Some experts project that housing sales may soon stabilize, as the mortgage rate falls from 6% in June to 5%. “Home sales may soon stabilize since mortgage rates have fallen to near 5%, thereby giving an additional boost of purchasing power to home buyers,” said National Association of Realtors Chief Economist Lawrence Yun in Trading Economics.

But researchers at Goldman Sachs project that the housing market downturn will continue into 2023. They predict that this year, new home sales will drop by 22%, existing home sales by 17%, and housing GDP by 8.9%. Despite the downturn, housing prices are expected to remain high due to inflation and a limited inventory of homes.

UK Prime Minister Caps Energy Bills As Costs Skyrocket

Source: The Economist

The United Kingdom’s new prime minister Liz Truss is under pressure to help Britons with energy costs, as natural gas prices skyrocket and winter approaches, reports The Economist

On August 26, energy regulator Ofgem reset its energy price cap, raising the average household’s monthly energy bills from 164 pounds ($194) to 296 pounds ($340), starting in October. Forecasts from Cornwall Insight consultancy group predict that without government intervention, energy bills will rise to 449 pounds ($516) in January and 551 pounds ($633) in April. Without government support, experts estimate that energy bills will make up 14% of the poorest fifth of households’ spending — double the amount before the pandemic. Middle-income households will also face steep prices, with 9-10% of their spending consumed by energy costs.

In response, Prime Minister Truss announced that energy bills will be capped for all households at 2,500 pounds ($2,874) a year — about $240 a month — until 2024. Businesses will also benefit from the price cap, though for a shorter period of six months.

Climate Change Causes Deadly Flooding in Pakistan

Source: The Economist

A deadly monsoon season in Pakistan has led to the country’s worst flooding in a decade, as climate change causes increasingly extreme weather around the world. 

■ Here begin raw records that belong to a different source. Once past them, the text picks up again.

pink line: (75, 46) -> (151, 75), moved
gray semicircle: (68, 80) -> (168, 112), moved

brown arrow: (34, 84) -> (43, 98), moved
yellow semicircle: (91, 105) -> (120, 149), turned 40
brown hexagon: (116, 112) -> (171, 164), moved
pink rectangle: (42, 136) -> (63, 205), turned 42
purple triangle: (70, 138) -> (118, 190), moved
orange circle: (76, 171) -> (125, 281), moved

By the end of August, Pakistan had received three times its annual average rainfall. Summer monsoon rains caused the worst flooding in areas around the Indus River, with some provinces receiving up to five or six times their 30-year average rainfall. More than 33 million people have been impacted by the flooding, and at least 1,100 people have died. 

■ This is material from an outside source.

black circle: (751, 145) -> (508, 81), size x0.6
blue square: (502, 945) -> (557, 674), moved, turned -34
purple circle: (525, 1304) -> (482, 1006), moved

Pakistan is responsible for less than 1% of the world’s greenhouse gas emissions, but it is the eighth-most vulnerable country to climate change. Some officials estimate that the recovery will cost $10 billion. The costs of flooding also affect the rest of the world: Flooding in 2021 destroyed more than 12 million acres of crops, contributing to the global surge in food prices. Worldwide, flooding has caused over 250,000 deaths and led to economic damage exceeding $1 trillion since 1980.

Risk of Stagflation Rises Around the World

 

The risk of stagflation is rising around the world as inflation rates hit record highs and economic growth slows, reports the World Bank. Stagflation, a period of high inflation, low economic growth, and high unemployment, is a rare occurrence, last seen during the 1970s OPEC oil embargoes. But the combination of the Ukraine crisis and the pandemic has pushed prices high, while hampering growth and limiting consumer spending.This is the “largest commodity shock we’ve experienced since the 1970s,” said Indermit Gill, the World Bank’s vice president for equitable growth, finance and institutions, in an interview with the Financial Times.

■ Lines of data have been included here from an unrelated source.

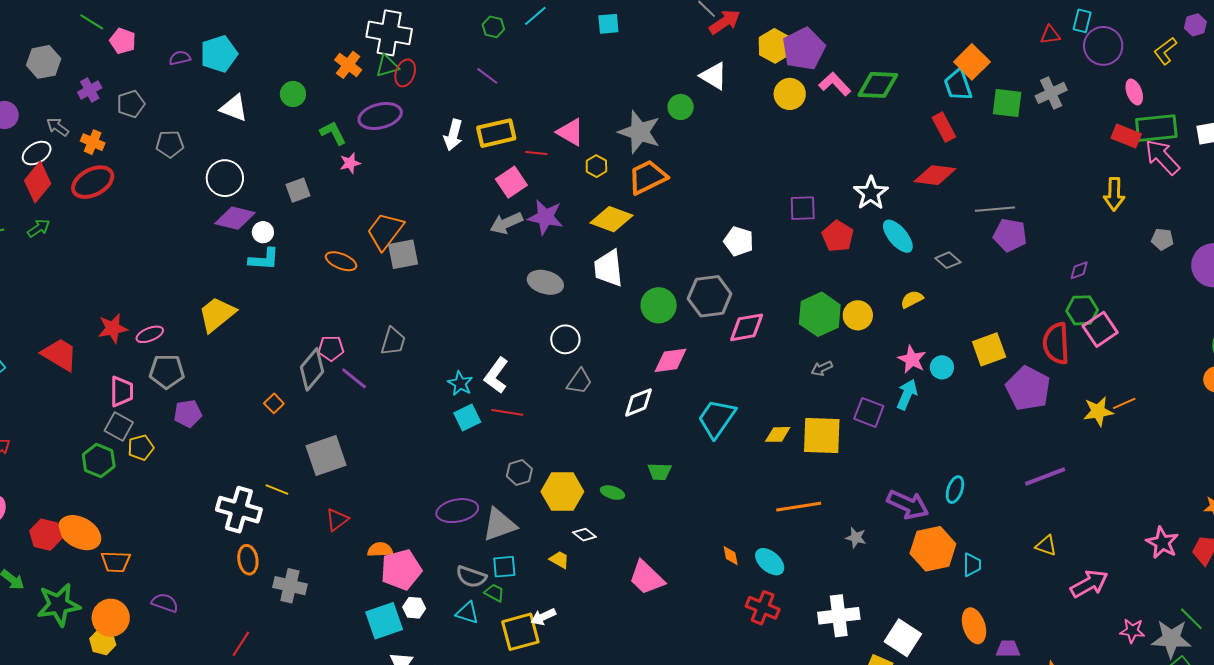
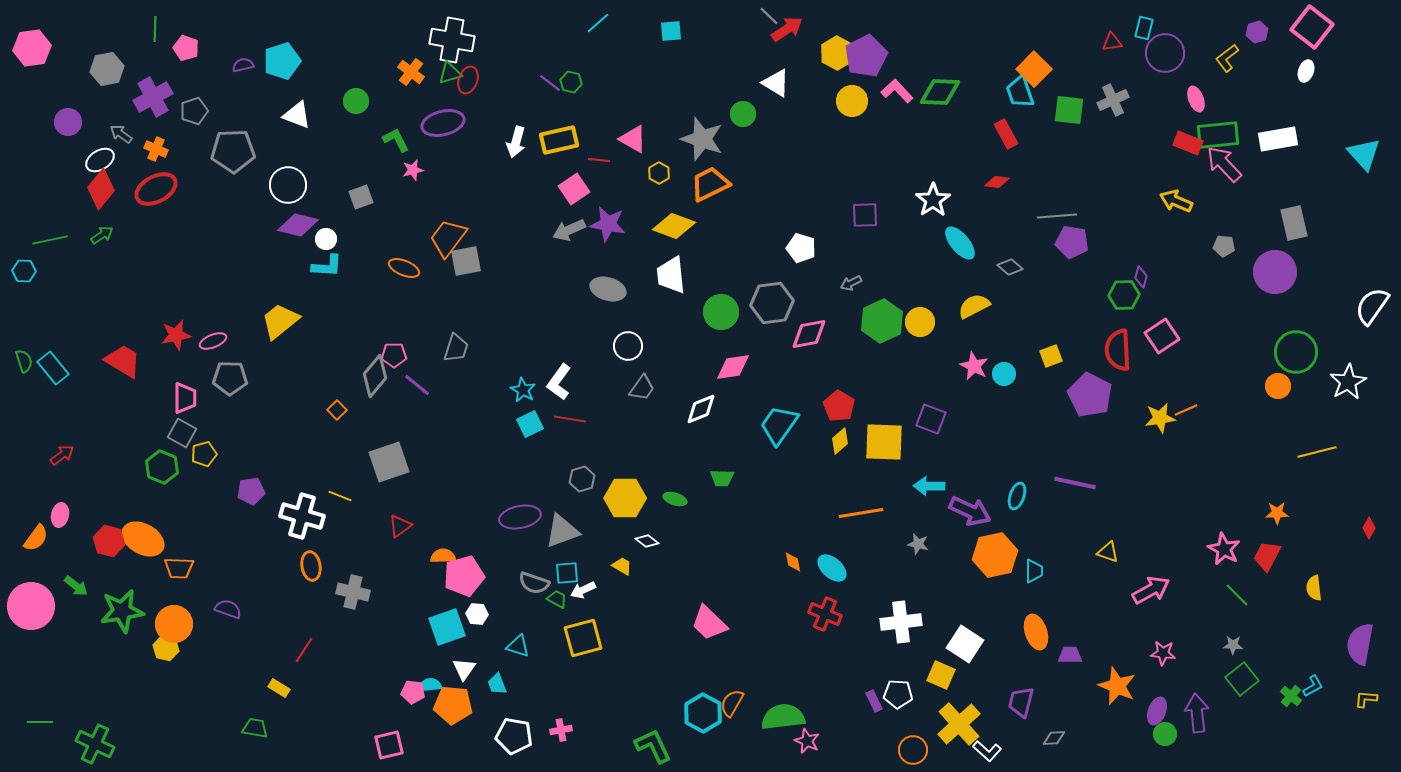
green line: (92, 22) -> (155, 29), turned 60
green hexagon: (493, 27) -> (571, 82), moved
purple cross: (90, 90) -> (153, 97), size x1.6
gray pentagon: (170, 144) -> (233, 151), size x1.6
red diamond: (935, 175) -> (997, 182), size x0.6
yellow arrow: (1114, 194) -> (1176, 201), turned 112
red pentagon: (838, 236) -> (839, 406), moved
purple diamond: (1079, 270) -> (1141, 277), turned -55
yellow semicircle: (912, 299) -> (974, 306), size x1.4
green hexagon: (1082, 310) -> (1124, 295), moved
yellow square: (989, 349) -> (1051, 356), size x0.7
gray arrow: (822, 368) -> (851, 283), moved
cyan arrow: (907, 394) -> (929, 486), moved, turned -112
purple pentagon: (188, 413) -> (251, 491), moved
yellow diamond: (778, 434) -> (840, 441), turned -40
purple line: (1045, 477) -> (1075, 483), moved, turned 33
pink trapezoid: (647, 578) -> (709, 623), moved
cyan triangle: (467, 613) -> (518, 646), moved
white arrow: (543, 617) -> (583, 590), moved
green line: (1191, 619) -> (1237, 595), moved
pink star: (1132, 631) -> (1163, 653), moved
gray star: (1171, 639) -> (1233, 645), size x0.5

The forecast for global economic growth is down to 3.3%, while inflation is up to 6.2%. Asian forecasts have been revised down due to supply chain disruptions, China’s zero-COVID policy, and Russia’s invasion of Ukraine. 

Latin American forecasts have similarly been revised, due to surging inflation. Europe and the U.K.’s energy prices and sanctions on Russian energy imports may trigger an economic crisis. High energy and food prices are also impacting Africa and the Middle East.

But the U.S. faces the highest risk of inflation, according to some experts, as the economy contracts and inflation and interest rates rise.